I think the reason I’ve stayed with it for as long as I have comes down to three factors. First, and most obviously, is my physical health; the second reason probably boils down to something of an addiction to the feeling I get after a long run -- a mix of endorphins and a sense of accomplishment; and the last (and biggest) reason is that I find it to be therapeutic. Running helps me relax, think and keeps me healthy both mentally and physically. A recent article from Medical News Today detailed the benefits of exercise and the possibility of its applications in treatment for certain diseases -- in some cases, over or even instead of medicine. (1)

“I think there will likely be a culture shift in the coming years with exercise interventions gaining more interest,” said Huseyin Naci, doctoral candidate and researcher at the London School of Economics and population medicine fellow at Harvard University, in the Medical News Today article. “If such a shift occurs, patients and physicians may demand such evidence about the comparative life saving benefits of exercise and drugs.”

According to the story, a research team comprised of members from the London School of Economics, the Harvard Pilgrim Health Care Institute at Harvard Medical School and the Stanford University School of Medicine studied the impacts of exercise versus clinical drugs for secondary prevention for four types of disorders: coronary heart disease, stroke rehabilitation, treatment of heart failure and the prevention of diabetes. “Secondary prevention” is the treatment of a pre-existing disease before it causes harm.

The study determined that, while prescribing drugs in comparison to simple exercise have essentially the same effect when treating heart disease or in diabetes prevention, heart failure patients responded better to diuretic drugs more than exercise. For patients recovering from a stroke, however, exercise was determined to be more effective than a drug prescription. (1)

“In cases where drug options provide only modest benefit, patients deserve to understand the relative impact that physical activity might have on their condition,” wrote the researchers according to the Medical News Today piece.

Of course, the article also noted that exercise has been demonstrated to be beneficial for general health, but the idea of exercise as an alternative to medicine in cases of common problems like coronary disease or stroke had largely not been pursued in testing.
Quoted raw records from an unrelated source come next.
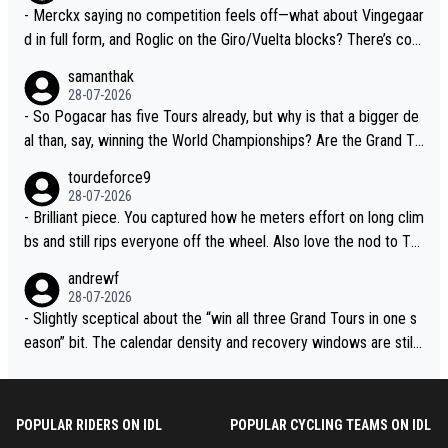
- Merckx saying no competition feels off—what about Vingegaar
d in full form, and Roglic on the Giro/Vuelta blocks? There’s com
petition, just inconsistent due to crashes and form peaks. Still, T
samanthak
adej is the most versatile since Indurain.
28-07-2026
- So Pogacar has five Tours already, but why is that a bigger de
al than, say, winning the World Championships? Are the Grand To
urs ranked differently?
tourdeforce9
28-07-2026
- Brilliant piece. You captured how he meters effort on long clim
bs and still rips everyone off the wheel. Also love the nod to To
ur de l’Avenir—people forget how early he was bossing stages.
andrewf
28-07-2026
- Slightly sceptical about the “win all three Grand Tours in one s
eason” bit. The calendar density and recovery windows are still
brutal, even with modern prep. Would love it, but sounds a tad r
omantic from Eddy.
POPULAR RIDERS ON IDL
POPULAR CYCLING TEAMS ON IDL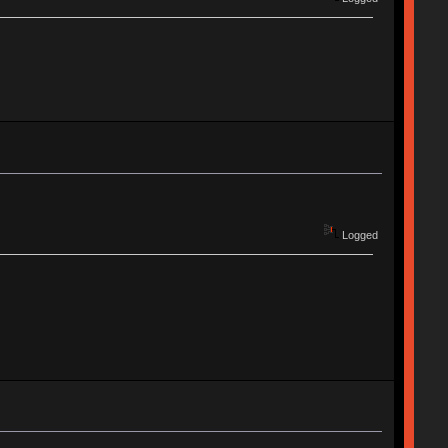
Logged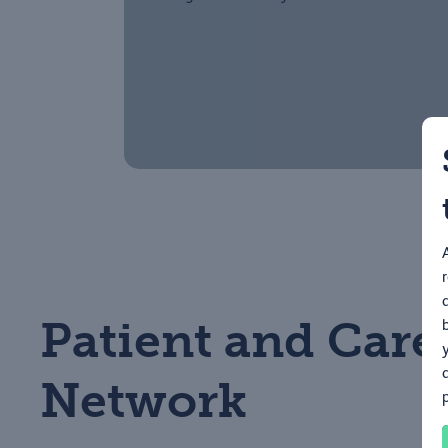
Patient and Care
Network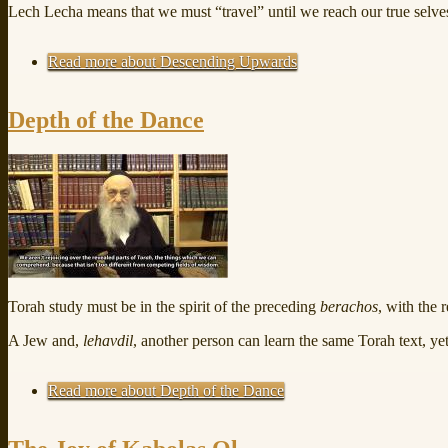
Lech Lecha means that we must “travel” until we reach our true selve
Read more
about Descending Upwards
Depth of the Dance
Torah study must be in the spirit of the preceding
berachos
, with the 
A Jew and,
lehavdil
, another person can learn the same Torah text, yet 
Read more
about Depth of the Dance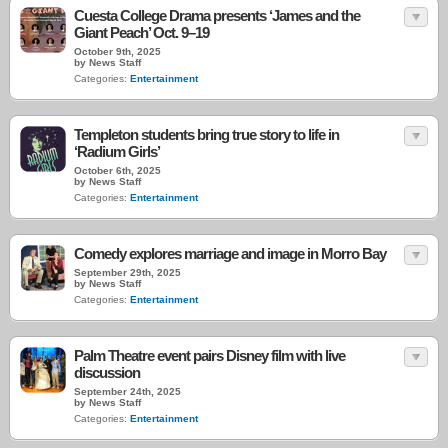
Cuesta College Drama presents ‘James and the
Giant Peach’ Oct. 9–19
October 9th, 2025
by News Staff
Categories:
Entertainment
Templeton students bring true story to life in
‘Radium Girls’
October 6th, 2025
by News Staff
Categories:
Entertainment
Comedy explores marriage and image in Morro Bay
September 29th, 2025
by News Staff
Categories:
Entertainment
Palm Theatre event pairs Disney film with live
discussion
September 24th, 2025
by News Staff
Categories:
Entertainment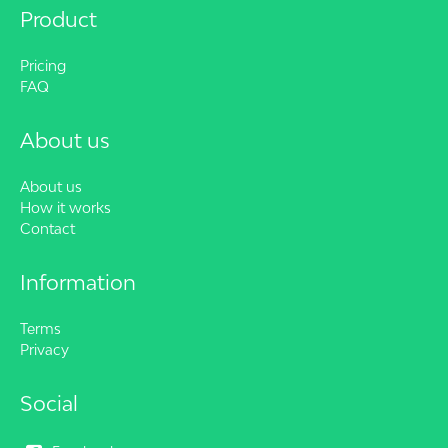
Product
Pricing
FAQ
About us
About us
How it works
Contact
Information
Terms
Privacy
Social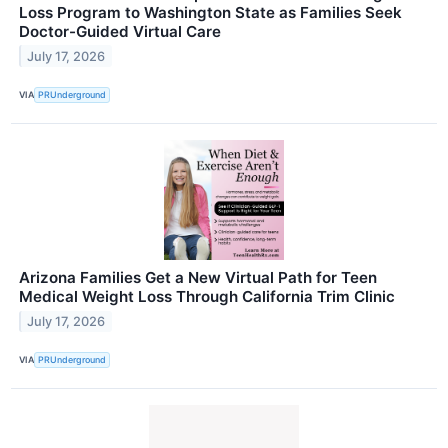
Loss Program to Washington State as Families Seek
Doctor-Guided Virtual Care
July 17, 2026
VIA
PRUnderground
Arizona Families Get a New Virtual Path for Teen
Medical Weight Loss Through California Trim Clinic
July 17, 2026
VIA
PRUnderground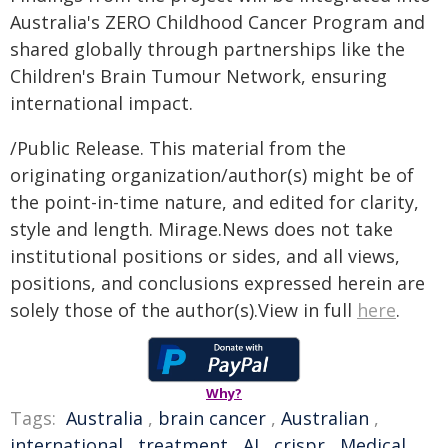
Australia's ZERO Childhood Cancer Program and
shared globally through partnerships like the
Children's Brain Tumour Network, ensuring
international impact.
/Public Release. This material from the
originating organization/author(s) might be of
the point-in-time nature, and edited for clarity,
style and length. Mirage.News does not take
institutional positions or sides, and all views,
positions, and conclusions expressed herein are
solely those of the author(s).View in full
here
.
Why?
Tags:
Australia
,
brain cancer
,
Australian
,
international
,
treatment
,
AI
,
crispr
,
Medical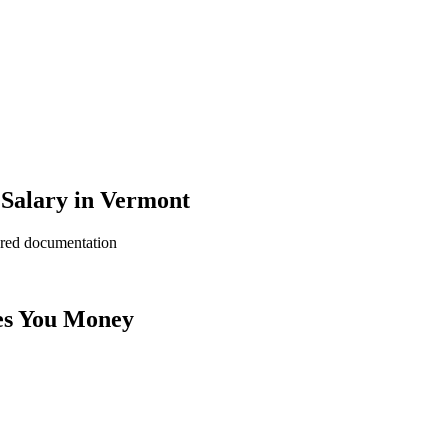
 Salary in Vermont
ered documentation
es You Money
Despite a lacking amount of research on the topic, the researchers pointed out that this “’blind spot’ in available scientific evidence ‘prevents prescribers and their patients from understanding the clinical circumstances where drugs might provide only modest improvement but exercise could yield more profound or sustainable gains in health.’” (1)

1-Weber, B. Exercise 'as effective as drugs' for common diseases. Medical News Today. Retrieved from Published October 3, 2013. Accessed October 8, 2013. 


Great post! Can exercise also prevent or repair cumulative injury? Drugs can change what the body does, but exercise changes what the body is. "Back school" graduates might be better off with moderate weight resistance training and jogging or brisk walks.